Smith however noted that "our best guess is the Committee implements another 50bp hike in February before calling it a day."
However, Berenberg's Kallum Pickering said: "The slower pace of tightening versus November, when policymakers hiked by 75bp, signals that a majority on the committee are growing confident that monetary policy is close to turning sufficiently tight to return inflation to the 2% target...Given the still-cautious tone over inflation risks, markets should be prepared for a further 25bp hike at the February meeting."
The uncertainty was unsurprising as the Monetary Policy Committee itself gave little away regarding what its next steps may be.

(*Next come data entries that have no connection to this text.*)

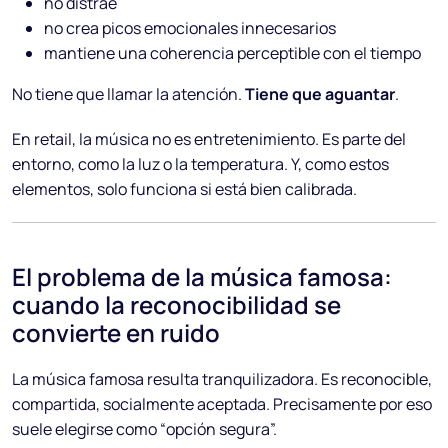
no distrae
no crea picos emocionales innecesarios
mantiene una coherencia perceptible con el tiempo
No tiene que llamar la atención.
Tiene que aguantar
.
En retail, la música no es entretenimiento. Es parte del
entorno, como la luz o la temperatura. Y, como estos
elementos, solo funciona si está bien calibrada.
El problema de la música famosa:
cuando la reconocibilidad se
convierte en ruido
La música famosa resulta tranquilizadora. Es reconocible,
compartida, socialmente aceptada. Precisamente por eso
suele elegirse como “opción segura”.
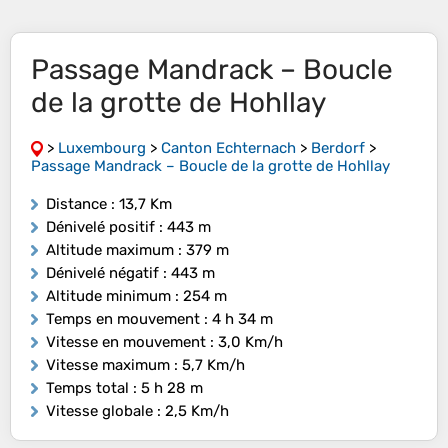
Passage Mandrack – Boucle
de la grotte de Hohllay
>
Luxembourg
>
Canton Echternach
>
Berdorf
>
Passage Mandrack – Boucle de la grotte de Hohllay
Distance
: 13,7 Km
Dénivelé positif
: 443 m
Altitude maximum
: 379 m
Dénivelé négatif
: 443 m
Altitude minimum
: 254 m
Temps en mouvement
: 4 h 34 m
Vitesse en mouvement
: 3,0 Km/h
Vitesse maximum
: 5,7 Km/h
Temps total
: 5 h 28 m
Vitesse globale
: 2,5 Km/h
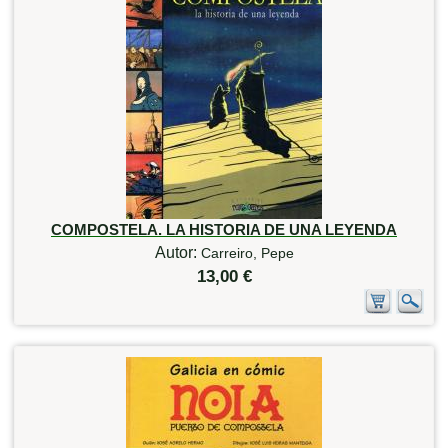
COMPOSTELA. LA HISTORIA DE UNA LEYENDA
Autor:
Carreiro, Pepe
13,00 €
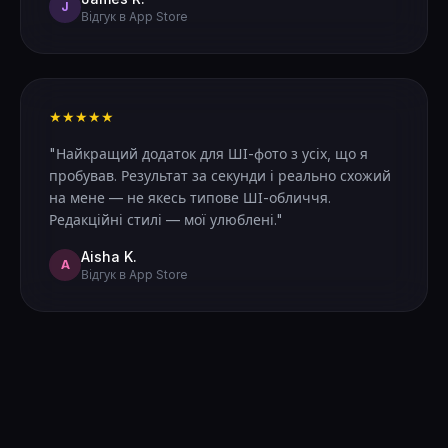
J
Відгук в App Store
★★★★★
"Найкращий додаток для ШІ-фото з усіх, що я
пробував. Результат за секунди і реально схожий
на мене — не якесь типове ШІ-обличчя.
Редакційні стилі — мої улюблені."
Aisha K.
A
Відгук в App Store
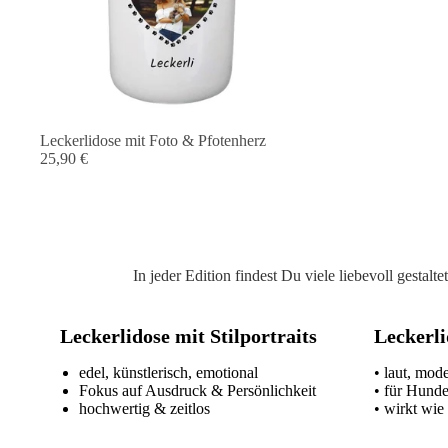
Leckerlidose mit Foto & Pfotenherz
25,90 €
In jeder Edition findest Du viele liebevoll gesta
Leckerlidose mit Stilportraits
Leckerli
edel, künstlerisch, emotional
• laut, mod
Fokus auf Ausdruck & Persönlichkeit
• für Hund
hochwertig & zeitlos
• wirkt wie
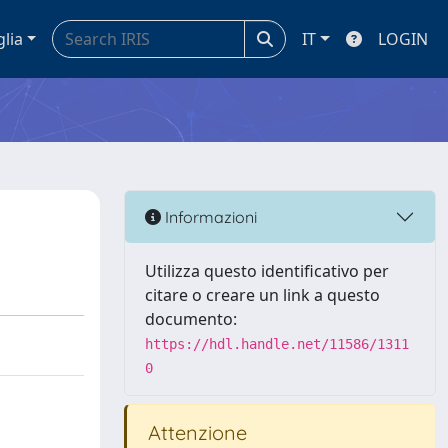
glia
IT
LOGIN
Informazioni
Utilizza questo identificativo per
citare o creare un link a questo
documento:
https://hdl.handle.net/11586/1311
0
Attenzione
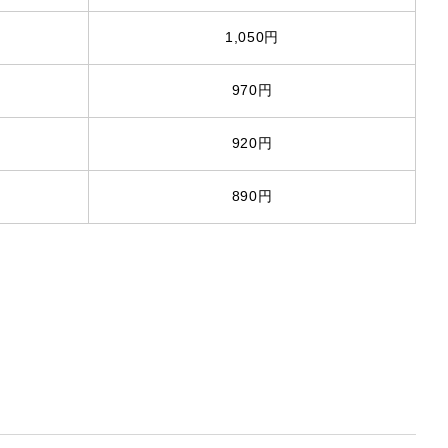
1,050円
970円
920円
890円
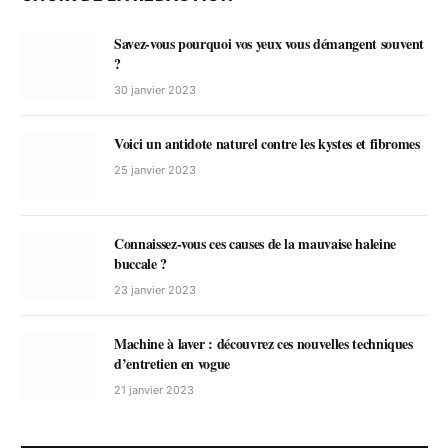
Savez-vous pourquoi vos yeux vous démangent souvent
?
30 janvier 2023
Voici un antidote naturel contre les kystes et fibromes
25 janvier 2023
Connaissez-vous ces causes de la mauvaise haleine
buccale ?
23 janvier 2023
Machine à laver : découvrez ces nouvelles techniques
d’entretien en vogue
21 janvier 2023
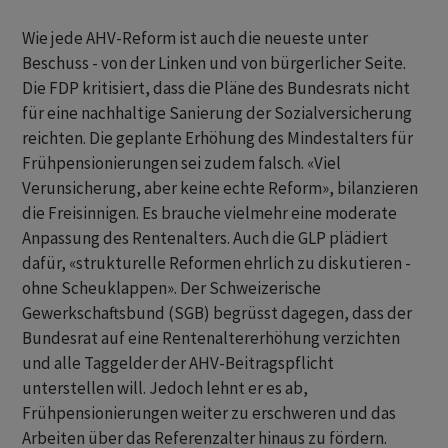
Wie jede AHV-Reform ist auch die neueste unter
Beschuss - von der Linken und von bürgerlicher Seite.
Die FDP kritisiert, dass die Pläne des Bundesrats nicht
für eine nachhaltige Sanierung der Sozialversicherung
reichten. Die geplante Erhöhung des Mindestalters für
Frühpensionierungen sei zudem falsch. «Viel
Verunsicherung, aber keine echte Reform», bilanzieren
die Freisinnigen. Es brauche vielmehr eine moderate
Anpassung des Rentenalters. Auch die GLP plädiert
dafür, «strukturelle Reformen ehrlich zu diskutieren -
ohne Scheuklappen». Der Schweizerische
Gewerkschaftsbund (SGB) begrüsst dagegen, dass der
Bundesrat auf eine Rentenaltererhöhung verzichten
und alle Taggelder der AHV-Beitragspflicht
unterstellen will. Jedoch lehnt er es ab,
Frühpensionierungen weiter zu erschweren und das
Arbeiten über das Referenzalter hinaus zu fördern.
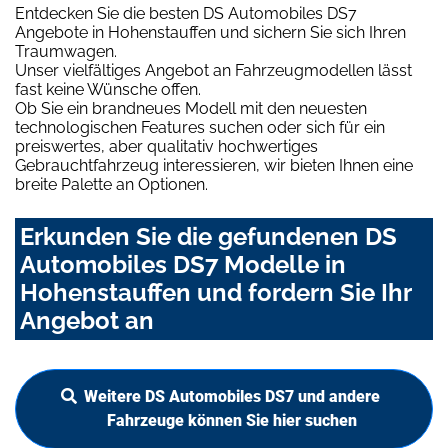
Entdecken Sie die besten DS Automobiles DS7
Angebote in Hohenstauffen und sichern Sie sich Ihren
Traumwagen.
Unser vielfältiges Angebot an Fahrzeugmodellen lässt
fast keine Wünsche offen.
Ob Sie ein brandneues Modell mit den neuesten
technologischen Features suchen oder sich für ein
preiswertes, aber qualitativ hochwertiges
Gebrauchtfahrzeug interessieren, wir bieten Ihnen eine
breite Palette an Optionen.
Erkunden Sie die gefundenen DS
Automobiles DS7 Modelle in
Hohenstauffen und fordern Sie Ihr
Angebot an
Weitere DS Automobiles DS7 und andere
Fahrzeuge können Sie hier suchen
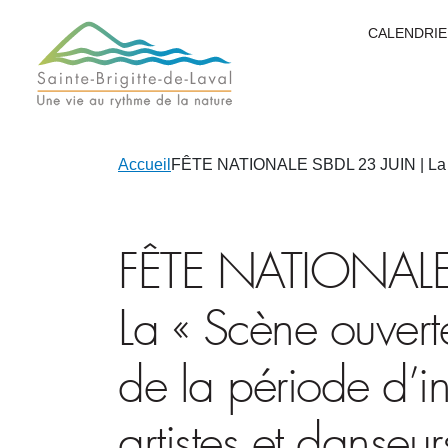
CALENDRIE
Accueil
FÊTE NATIONALE SBDL 23 JUIN | La « Sc
FÊTE NATIONALE
La « Scène ouvert
de la période d’in
artistes et danseur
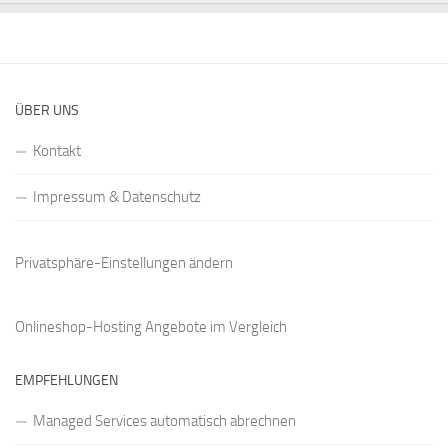
ÜBER UNS
Kontakt
Impressum & Datenschutz
Privatsphäre-Einstellungen ändern
Onlineshop-Hosting Angebote
im Vergleich
EMPFEHLUNGEN
Managed Services automatisch abrechnen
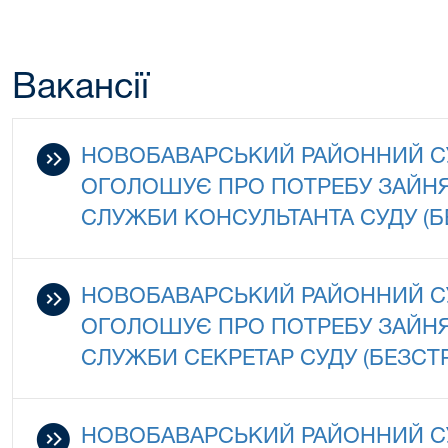
Вакансії
НОВОБАВАРСЬКИЙ РАЙОННИЙ СУ
ОГОЛОШУЄ ПРО ПОТРЕБУ ЗАЙНЯ
СЛУЖБИ КОНСУЛЬТАНТА СУДУ (
НОВОБАВАРСЬКИЙ РАЙОННИЙ СУ
ОГОЛОШУЄ ПРО ПОТРЕБУ ЗАЙНЯ
СЛУЖБИ СЕКРЕТАР СУДУ (БЕЗСТ
НОВОБАВАРСЬКИЙ РАЙОННИЙ СУ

It said: "Should the economy evolve broadly in line with the November Monetary Policy Report projections, further increases in Bank Rate might be required for a sustainable return of inflation to target [of 2.0%]".
Economists at Pantheon Macroeconomics described this statement as "non-committal".
"This statement implies more than just a singular 25bp hike ahead, but 'might' is very wishy-washy compared to statements earlier this year, when the Committee said that further tightening was 'likely to be' appropriate," they said.
They also expect one further 50bp hike in February, but don't rule out two 25bps hikes.
While the bank was gave few clues about its course of action in its next meeting, it did offer some signals at where the peak for interest rates might sit.
As AJ Bell's Laith Khalaf pointed out: "It was notable that unlike last month, in its latest commentary the Bank didn't choose to take issue with market expectations for future interest rates, which suggests these are now more in tune with what policymakers are thinking, namely a peak of around 4.5% next summer. Clearly there are lots of factors which can move the interest rate peak up or down, but for now 4.5% looks a reasonable working assumption."